Why: Proper masking is key to processing batches with varying sequence lengths.
- Custom Activation Functions:
Question: Implement the GELU activation function in PyTorch without using built-in functions.
Why: To deepen your understanding of non-linear activations and their numerical implementations.
Advanced Topics & Production-level Coding
- Gradient Accumulation:
Question: Write a training loop that uses gradient accumulation to simulate larger batch sizes on limited GPU memory.
Why: It helps when hardware constraints limit batch size.
- Mixed-Precision Training:
Question: Modify your training loop to use PyTorch’s AMP for mixed-precision training.
Why: Mixed-precision can significantly speed up training while conserving memory.
- Custom Collate Function:
Question: Write a custom collate function for a DataLoader that dynamically pads sequences for a batch.
Why: To efficiently handle variable-length data during batching.
- Integrating TensorBoard:
Question: Write a snippet that logs loss and accuracy during training using TensorBoard.
Why: Monitoring training metrics is critical for debugging and optimizing performance.
- Implementing Beam Search:
Question: Code a basic beam search algorithm for sequence generation using a Transformer model.
Why: Beam search is a common technique to improve generation quality in LLMs.
- Caching in Auto-Regressive Generation:
Question: Implement a caching mechanism to store and reuse key/value pairs during Transformer inference.
Why: This optimization is crucial for efficient text generation.
- Visualization of Attention Weights:
Question: Write a function that extracts and visualizes attention weights from a Transformer layer.
Why: Visualization helps you understand and debug model behavior.
- Model Parallelism Basics:
Question: Explain and demonstrate how to split a model’s layers across multiple GPUs using PyTorch’s distributed features.
Why: To handle large models that exceed the memory of a single GPU.

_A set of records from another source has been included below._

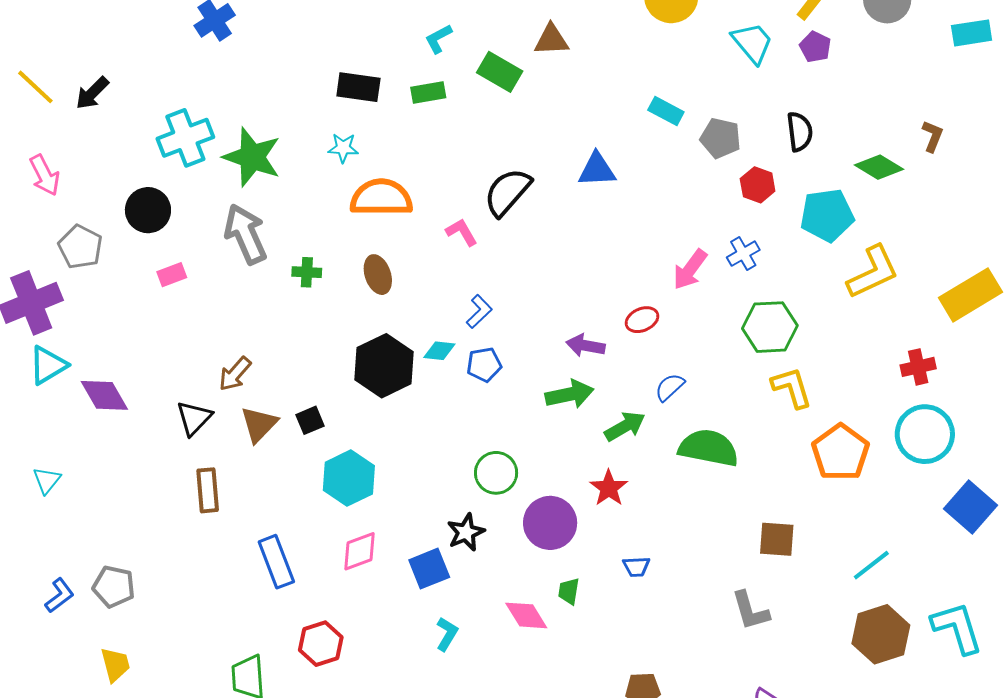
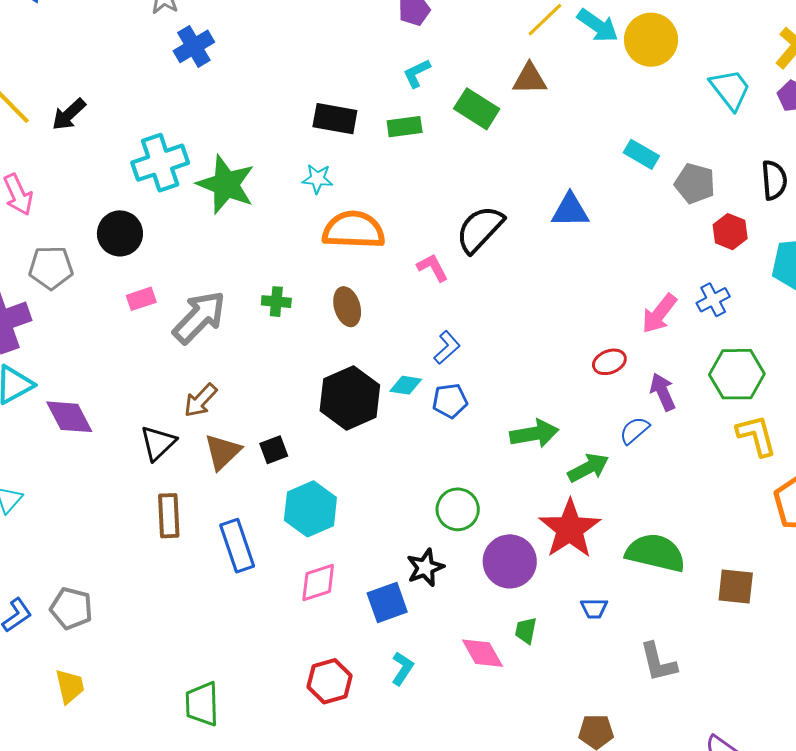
gray arrow: (246, 234) -> (199, 317), moved, turned 66
gray pentagon: (80, 247) -> (51, 268), turned -30
purple arrow: (585, 346) -> (663, 392), moved, turned 54
green semicircle: (709, 448) -> (655, 553), moved
red star: (609, 488) -> (570, 529), size x1.6
blue rectangle: (276, 562) -> (237, 546), moved
gray L-shape: (750, 611) -> (658, 662), moved
red hexagon: (321, 644) -> (330, 681), moved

- Implementing a Custom Optimizer/Modifier:
Question: Write code that customizes an existing optimizer (e.g., by modifying learning rates per layer) or implements a simple custom optimizer.
Why: To explore and understand optimization strategies beyond standard implementations.
- Integrating PyTorch Lightning:
Question: Refactor one of your training scripts using PyTorch Lightning and discuss the benefits.
Why: Lightning helps to simplify and structure training code for scalability and reproducibility.
- Custom Callbacks in Lightning:
Question: Create a custom PyTorch Lightning callback for early stopping or dynamic learning rate adjustments.
Why: Custom callbacks further automate training management and improve model performance.
- Distributed Data Parallel (DDP):
Question: Write a sample script that trains a model using PyTorch’s Distributed Data Parallel (DDP) on multiple GPUs.
Why: Understanding DDP is crucial for scaling training on multi-GPU systems.
- Profiling GPU Memory Usage:
Question: Develop a small utility that profiles and logs GPU memory usage during model training/inference.
Why: Profiling helps you optimize memory consumption and debug performance issues.
- End-to-End LLM Implementation:
Question: Implement a Transformer-based language model from scratch—including training, evaluation, and inference scripts—that can be fine-tuned on a sample dataset.
Why: This capstone challenge integrates all components (tensor operations, autograd, custom modules, advanced optimization, and distributed training) to simulate a production-level LLM development process.
Happy coding and good luck with your preparation! Kummesey!